Slava Pestov said...

Anonymous: I get these results from the Factor benchmark on my computer:

0.8944271802902222, 1.0, 0.4472135901451111

I wonder why they're different on yours. What OS/CPU are you running?

Anonymous said...

Slava:
Ubuntu 9.04, 64-bit.
Intel Q6700.

I'm using Sun's JVM, version 6 update 16.

Anonymous said...

As mentioned, the performance difference is entirely down to java's strict (and slow) trig performance.

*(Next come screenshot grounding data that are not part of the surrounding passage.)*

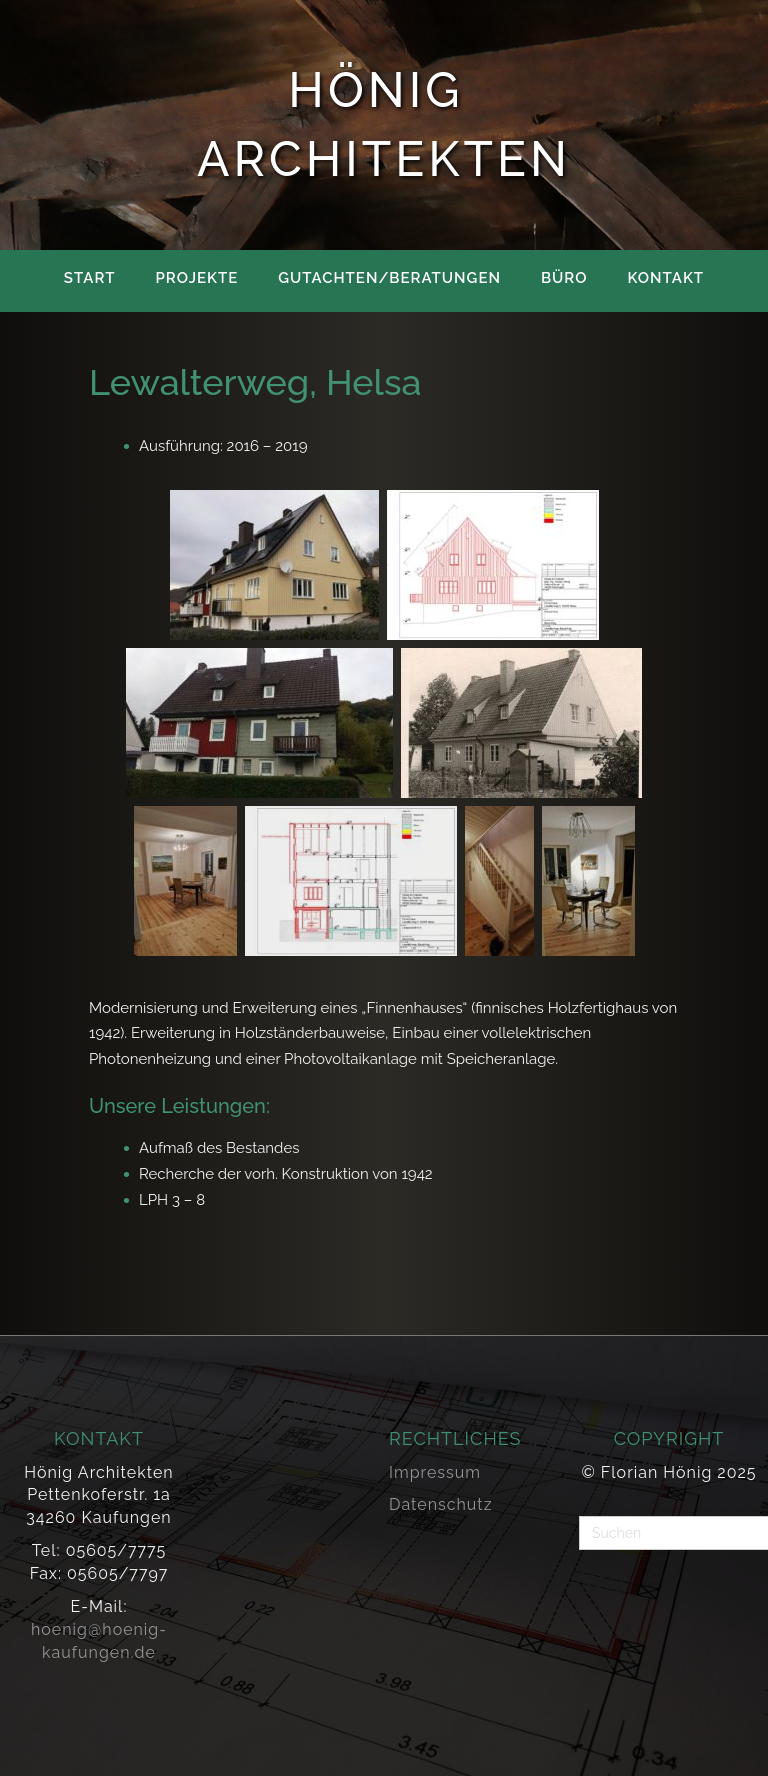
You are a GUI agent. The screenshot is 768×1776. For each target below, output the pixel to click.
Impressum (435, 1472)
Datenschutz (441, 1504)
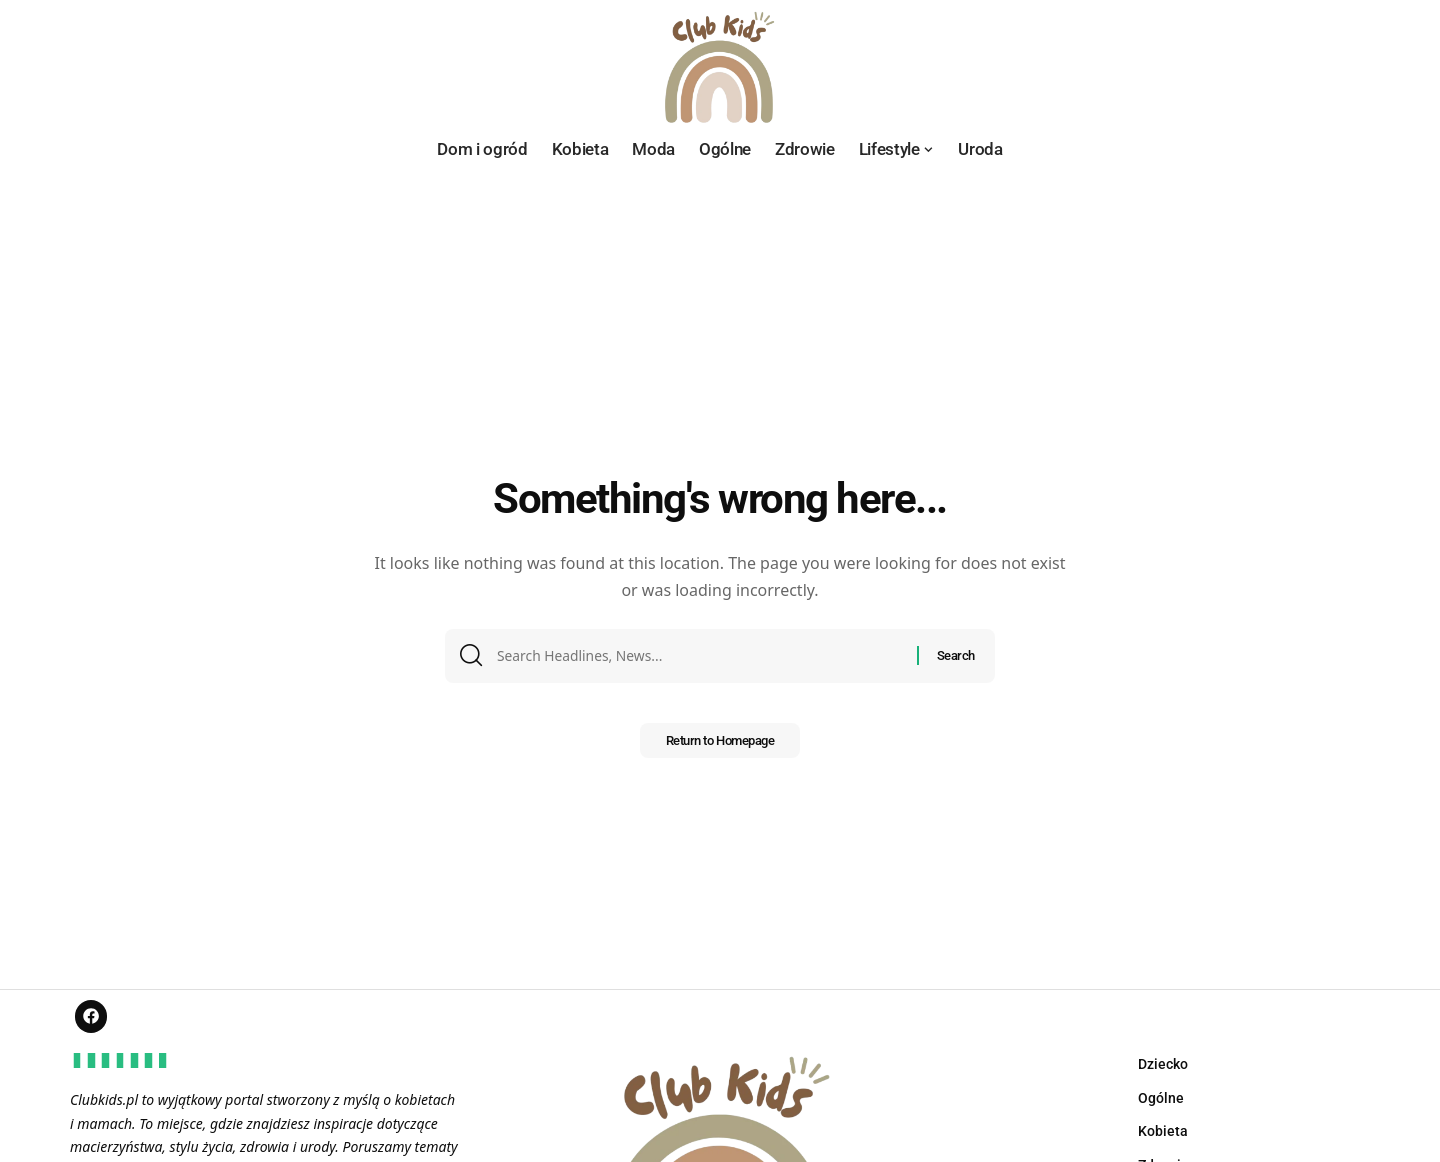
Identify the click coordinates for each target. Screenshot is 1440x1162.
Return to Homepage (719, 747)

However, there are many fast (if less accurate) alternatives to java.lang.Math.

In my test, performance went from an avg of ~11500 ms to ~1650 ms using MathX instead of the standard Math.

It seems this test is mostly benchmarking trig performance.

Anonymous said...

Some further optimization improved the performance from 1650 to 1234.
So a 20 minute optimization session improved the performance from 11500 to 1234 on my machine.
That is more than 9.3 times as fast!

Interestingly, this seems to perform better on client than server VM (where performance topped at about 1500ms on my machine).